Le ministre algérien de la Communication menace la chaîne de télévision internationale France 24 de "retrait définitif" d'accréditation en raison, selon lui, de son "parti pris flagrant" dans la couverture des manifestations du mouvement prodémocratie du Hirak. "Un dernier avertissement avant retrait définitif de l'accréditation a été adressé à France 24", a prévenu le ministère dans un communiqué. "Le parti pris de France 24 dans la couverture des marches du vendredi est flagrant, allant jusqu'à recourir sans retenue aucune à des images d'archives pour les antidater afin de porter secours à un résidu antinational constitué d'organisations réactionnaires ou séparatistes, aux ramifications internationales", a-t-il accusé dans une violente diatribe.

Le ministère de la Communication fait ainsi allusion au mouvement islamiste Rachad et au Mouvement pour l'autodétermination de la Kabylie (MAK, indépendantiste), tous deux illégaux en Algérie. "Nous essayons de faire notre travail le plus honnêtement possible. Nous faisons juste notre travail de journalistes dans le respect des règles en vigueur", a réagi Marc Saikali, directeur de France 24, auprès de l'AFP.

"Nous n'avons pas de parti pris et encore moins d'agenda quelconque destiné à nuire à qui que ce soit", a-t-il assuré.
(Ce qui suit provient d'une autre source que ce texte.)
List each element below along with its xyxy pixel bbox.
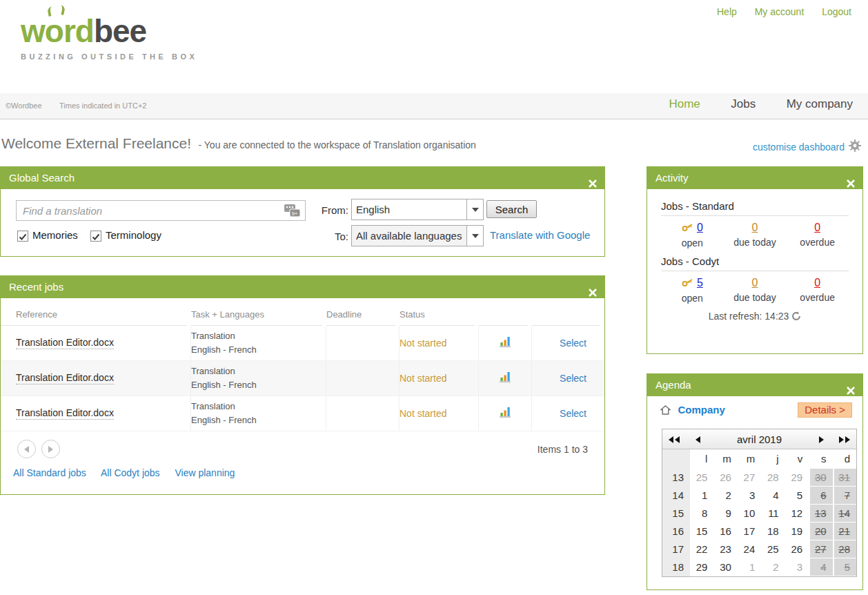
calendar-day-cell[interactable]: 29	[785, 469, 809, 487]
job-stats-cell	[479, 326, 532, 361]
table-row: Translation Editor.docxTranslationEnglis…	[1, 361, 604, 396]
refresh-icon[interactable]	[791, 312, 801, 323]
calendar-day-cell[interactable]: 26	[785, 540, 809, 558]
calendar-day-cell[interactable]: 10	[738, 505, 761, 523]
search-button[interactable]: Search	[486, 200, 537, 218]
calendar-day-cell[interactable]: 7	[833, 487, 856, 505]
calendar-day-cell[interactable]: 1	[738, 558, 761, 576]
calendar-day-cell[interactable]: 29	[690, 558, 713, 576]
translate-with-google-link[interactable]: Translate with Google	[490, 229, 590, 241]
activity-count-link[interactable]: 0	[752, 222, 758, 233]
calendar-day-cell[interactable]: 5	[785, 487, 809, 505]
job-select-link[interactable]: Select	[560, 373, 586, 384]
calendar-day-cell[interactable]: 8	[690, 505, 713, 523]
from-language-select[interactable]: English	[351, 199, 484, 220]
close-icon[interactable]	[589, 282, 597, 304]
calendar-day-cell[interactable]: 11	[761, 505, 785, 523]
activity-count-link[interactable]: 0	[814, 222, 820, 233]
calendar-day-cell[interactable]: 16	[713, 523, 737, 540]
close-icon[interactable]	[847, 380, 855, 402]
gear-icon[interactable]	[849, 143, 861, 154]
activity-counts: 5open0due today0overdue	[661, 277, 849, 304]
activity-count-link[interactable]: 5	[697, 277, 703, 289]
calendar-day-cell[interactable]: 27	[738, 469, 761, 487]
calendar-day-cell[interactable]: 1	[690, 487, 713, 505]
all-codyt-jobs-link[interactable]: All Codyt jobs	[101, 467, 160, 478]
calendar-day-cell[interactable]: 5	[833, 558, 856, 576]
details-button[interactable]: Details >	[798, 402, 852, 418]
calendar-day-cell[interactable]: 17	[738, 523, 761, 540]
calendar-day-cell[interactable]: 6	[809, 487, 832, 505]
calendar-day-cell[interactable]: 3	[738, 487, 761, 505]
calendar-day-cell[interactable]: 28	[833, 540, 856, 558]
calendar-day-cell[interactable]: 12	[785, 505, 809, 523]
company-link[interactable]: Company	[678, 404, 724, 416]
job-reference-link[interactable]: Translation Editor.docx	[16, 372, 114, 384]
calendar-day-cell[interactable]: 4	[809, 558, 832, 576]
checkbox-checked-icon[interactable]	[90, 231, 101, 242]
calendar-day-cell[interactable]: 21	[833, 523, 856, 540]
calendar-day-cell[interactable]: 24	[738, 540, 761, 558]
memories-option[interactable]: Memories	[17, 229, 78, 241]
nav-jobs[interactable]: Jobs	[731, 97, 756, 110]
calendar-day-cell[interactable]: 13	[809, 505, 832, 523]
calendar-day-cell[interactable]: 27	[809, 540, 832, 558]
job-reference-cell: Translation Editor.docx	[1, 396, 191, 431]
calendar-day-cell[interactable]: 26	[713, 469, 737, 487]
close-icon[interactable]	[847, 173, 855, 195]
calendar-day-cell[interactable]: 28	[761, 469, 785, 487]
calendar-day-header: j	[761, 449, 785, 469]
job-reference-link[interactable]: Translation Editor.docx	[16, 407, 114, 420]
all-standard-jobs-link[interactable]: All Standard jobs	[13, 467, 86, 478]
dropdown-arrow-button[interactable]	[466, 199, 483, 220]
calendar-prev-month-button[interactable]	[686, 434, 709, 445]
calendar-day-cell[interactable]: 31	[833, 469, 856, 487]
job-select-link[interactable]: Select	[560, 338, 586, 349]
calendar-next-month-button[interactable]	[809, 434, 833, 445]
calendar-day-cell[interactable]: 25	[690, 469, 713, 487]
calendar-next-year-button[interactable]	[833, 434, 856, 445]
job-select-link[interactable]: Select	[560, 408, 586, 419]
bar-chart-icon[interactable]	[499, 336, 512, 351]
calendar-day-cell[interactable]: 18	[761, 523, 785, 540]
activity-count-link[interactable]: 0	[814, 277, 820, 289]
nav-home[interactable]: Home	[669, 97, 700, 110]
bar-chart-icon[interactable]	[499, 407, 512, 421]
customise-dashboard-link[interactable]: customise dashboard	[753, 142, 845, 153]
job-reference-link[interactable]: Translation Editor.docx	[16, 337, 114, 349]
calendar-day-cell[interactable]: 9	[713, 505, 737, 523]
activity-section-title: Jobs - Standard	[661, 200, 849, 216]
calendar-day-cell[interactable]: 3	[785, 558, 809, 576]
calendar-day-cell[interactable]: 25	[761, 540, 785, 558]
my-account-link[interactable]: My account	[755, 6, 805, 17]
calendar-day-cell[interactable]: 22	[690, 540, 713, 558]
activity-count-link[interactable]: 0	[752, 277, 758, 289]
bar-chart-icon[interactable]	[499, 371, 512, 386]
special-characters-icon[interactable]: 9+	[284, 204, 302, 221]
view-planning-link[interactable]: View planning	[175, 467, 235, 478]
calendar-day-cell[interactable]: 20	[809, 523, 832, 540]
terminology-option[interactable]: Terminology	[90, 229, 161, 241]
calendar-day-cell[interactable]: 19	[785, 523, 809, 540]
calendar-day-cell[interactable]: 30	[809, 469, 832, 487]
calendar-day-cell[interactable]: 14	[833, 505, 856, 523]
wordbee-logo[interactable]: wordbee BUZZING OUTSIDE THE BOX	[21, 15, 197, 61]
dropdown-arrow-button[interactable]	[466, 226, 483, 246]
calendar-day-cell[interactable]: 15	[690, 523, 713, 540]
calendar-prev-year-button[interactable]	[662, 434, 686, 445]
checkbox-checked-icon[interactable]	[17, 231, 28, 242]
next-page-button[interactable]	[41, 440, 60, 458]
nav-my-company[interactable]: My company	[787, 97, 853, 110]
activity-count-link[interactable]: 0	[697, 222, 703, 233]
calendar-day-cell[interactable]: 30	[713, 558, 737, 576]
global-search-panel: Global Search 9+ From: English Search To…	[0, 166, 605, 257]
calendar-day-cell[interactable]: 2	[761, 558, 785, 576]
calendar-day-cell[interactable]: 23	[713, 540, 737, 558]
logout-link[interactable]: Logout	[822, 6, 851, 17]
help-link[interactable]: Help	[717, 6, 737, 17]
to-language-select[interactable]: All available languages	[351, 225, 484, 246]
search-input[interactable]	[17, 201, 305, 220]
calendar-day-cell[interactable]: 4	[761, 487, 785, 505]
calendar-day-cell[interactable]: 2	[713, 487, 737, 505]
prev-page-button[interactable]	[17, 440, 36, 458]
Le ministre de la Communication et porte-parole du gouvernement, Ammar Belhimer, a convoqué le bureau de France 24 accrédité à Alger pour le mettre en garde "contre ce qui s'apparente à une activité subversive, illustrée par des pratiques peu professionnelles hostiles à notre pays", précise le communiqué relayé par l'agence officielle Algérie Presse Service (APS).

La menace du gouvernement algérien à l'encontre de France 24 survient au moment où les partisans du Hirak redescendent à nouveau chaque semaine par milliers dans les rues depuis le 2e anniversaire du soulèvement populaire le 22 février dernier, après un an d'interruption à cause de la crise sanitaire.

Le Hirak -- un mouvement pacifique, pluriel et sans leadership -- exige le démantèlement du "système" en place depuis l'indépendance en 1962, synonyme à ses yeux de corruption, de népotisme et d'autoritarisme.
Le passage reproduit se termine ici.